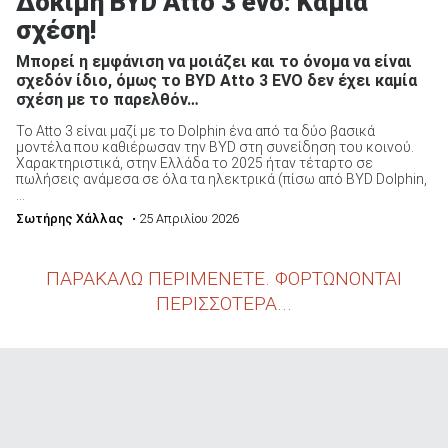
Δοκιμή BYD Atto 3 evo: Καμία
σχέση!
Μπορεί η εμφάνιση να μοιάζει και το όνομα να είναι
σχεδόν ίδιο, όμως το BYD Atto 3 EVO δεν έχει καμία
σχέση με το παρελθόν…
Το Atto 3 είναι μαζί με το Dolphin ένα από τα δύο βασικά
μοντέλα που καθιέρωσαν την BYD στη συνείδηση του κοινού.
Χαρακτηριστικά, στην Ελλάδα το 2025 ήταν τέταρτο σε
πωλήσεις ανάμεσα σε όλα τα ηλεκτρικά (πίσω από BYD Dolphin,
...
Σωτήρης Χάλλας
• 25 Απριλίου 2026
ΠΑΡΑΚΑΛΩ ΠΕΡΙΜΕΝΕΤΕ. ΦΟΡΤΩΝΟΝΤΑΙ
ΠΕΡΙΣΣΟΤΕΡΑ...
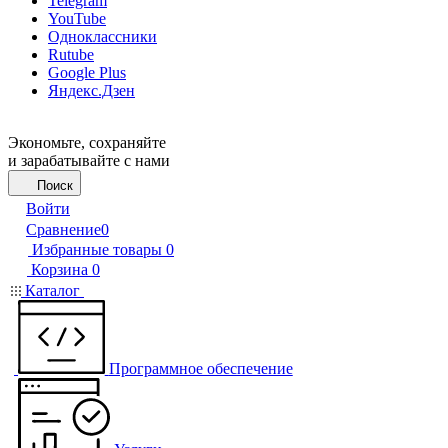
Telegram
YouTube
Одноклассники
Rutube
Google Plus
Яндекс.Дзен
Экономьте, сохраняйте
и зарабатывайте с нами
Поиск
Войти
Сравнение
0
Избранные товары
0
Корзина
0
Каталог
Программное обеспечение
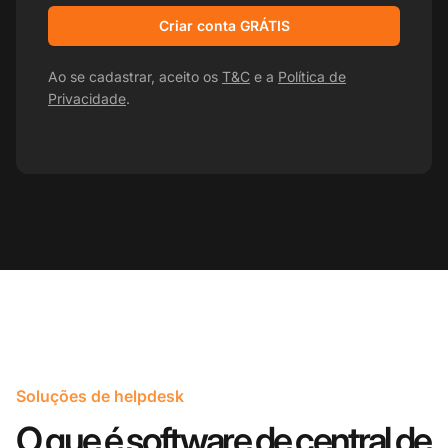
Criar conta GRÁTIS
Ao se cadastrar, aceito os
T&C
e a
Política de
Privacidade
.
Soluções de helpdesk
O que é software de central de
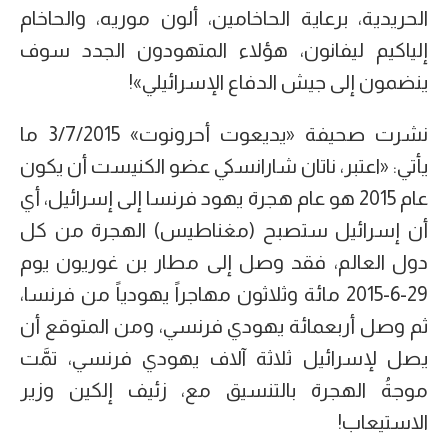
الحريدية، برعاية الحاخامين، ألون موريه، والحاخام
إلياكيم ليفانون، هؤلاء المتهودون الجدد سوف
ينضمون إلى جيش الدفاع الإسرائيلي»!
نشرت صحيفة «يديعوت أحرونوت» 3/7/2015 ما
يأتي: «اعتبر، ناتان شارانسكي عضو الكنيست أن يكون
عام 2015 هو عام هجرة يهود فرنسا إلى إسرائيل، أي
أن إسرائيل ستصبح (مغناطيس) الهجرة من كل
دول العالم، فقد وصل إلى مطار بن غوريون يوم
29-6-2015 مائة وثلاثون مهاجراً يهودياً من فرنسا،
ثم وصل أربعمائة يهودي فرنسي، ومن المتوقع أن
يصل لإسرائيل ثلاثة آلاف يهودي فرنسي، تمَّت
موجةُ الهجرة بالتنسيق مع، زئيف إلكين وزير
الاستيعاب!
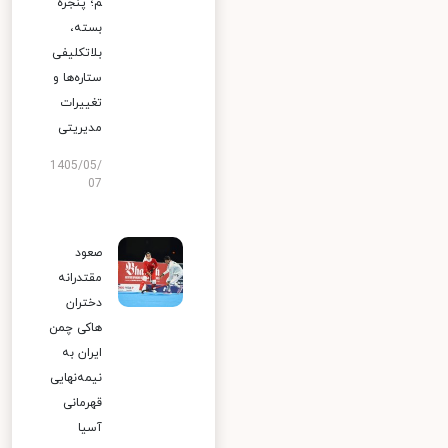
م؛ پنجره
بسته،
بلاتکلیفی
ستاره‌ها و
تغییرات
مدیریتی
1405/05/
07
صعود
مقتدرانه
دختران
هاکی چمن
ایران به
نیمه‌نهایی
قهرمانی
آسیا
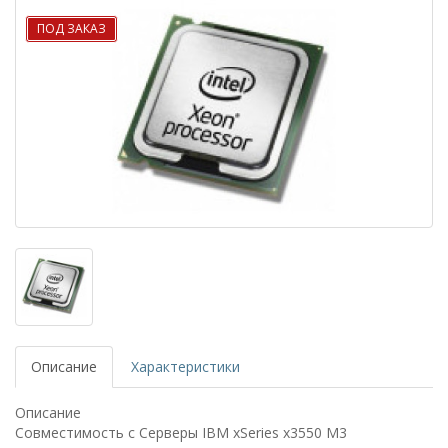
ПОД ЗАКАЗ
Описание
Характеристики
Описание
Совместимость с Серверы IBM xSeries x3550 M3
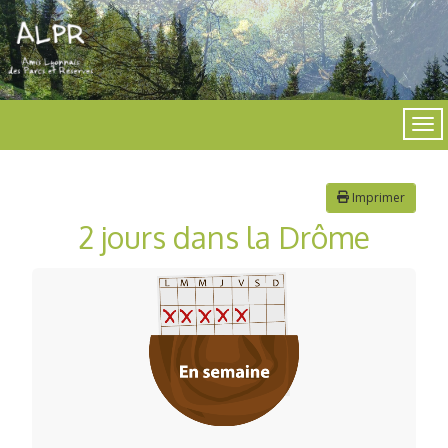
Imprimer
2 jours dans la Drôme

**Exercise:** Restate, word for word, the entries above, dropping any picture.

**Output for this exercise:**
Δοκιμή BYD Atto 3 evo: Καμία
σχέση!
Μπορεί η εμφάνιση να μοιάζει και το όνομα να είναι
σχεδόν ίδιο, όμως το BYD Atto 3 EVO δεν έχει καμία
σχέση με το παρελθόν…
Το Atto 3 είναι μαζί με το Dolphin ένα από τα δύο βασικά
μοντέλα που καθιέρωσαν την BYD στη συνείδηση του κοινού.
Χαρακτηριστικά, στην Ελλάδα το 2025 ήταν τέταρτο σε
πωλήσεις ανάμεσα σε όλα τα ηλεκτρικά (πίσω από BYD Dolphin,
...
Σωτήρης Χάλλας
• 25 Απριλίου 2026
ΠΑΡΑΚΑΛΩ ΠΕΡΙΜΕΝΕΤΕ. ΦΟΡΤΩΝΟΝΤΑΙ
ΠΕΡΙΣΣΟΤΕΡΑ...
Telegram
YouTube
Одноклассники
Rutube
Google Plus
Яндекс.Дзен
Экономьте, сохраняйте
и зарабатывайте с нами
Поиск
Войти
Сравнение
0
Избранные товары
0
Корзина
0
Каталог
Программное обеспечение
Criar conta GRÁTIS
Ao se cadastrar, aceito os
T&C
e a
Política de
Privacidade
.
Soluções de helpdesk
O que é software de central de
الحريدية، برعاية الحاخامين، ألون موريه، والحاخام
إلياكيم ليفانون، هؤلاء المتهودون الجدد سوف
ينضمون إلى جيش الدفاع الإسرائيلي»!
نشرت صحيفة «يديعوت أحرونوت» 3/7/2015 ما
يأتي: «اعتبر، ناتان شارانسكي عضو الكنيست أن يكون
عام 2015 هو عام هجرة يهود فرنسا إلى إسرائيل، أي
أن إسرائيل ستصبح (مغناطيس) الهجرة من كل
دول العالم، فقد وصل إلى مطار بن غوريون يوم
29-6-2015 مائة وثلاثون مهاجراً يهودياً من فرنسا،
ثم وصل أربعمائة يهودي فرنسي، ومن المتوقع أن
يصل لإسرائيل ثلاثة آلاف يهودي فرنسي، تمَّت
موجةُ الهجرة بالتنسيق مع، زئيف إلكين وزير
الاستيعاب!
م؛ پنجره
بسته،
بلاتکلیفی
ستاره‌ها و
تغییرات
مدیریتی
1405/05/
07
صعود
مقتدرانه
دختران
هاکی چمن
ایران به
نیمه‌نهایی
قهرمانی
آسیا
ПОД ЗАКАЗ
Описание
Характеристики
Описание
Совместимость с Серверы IBM xSeries x3550 M3
Imprimer
2 jours dans la Drôme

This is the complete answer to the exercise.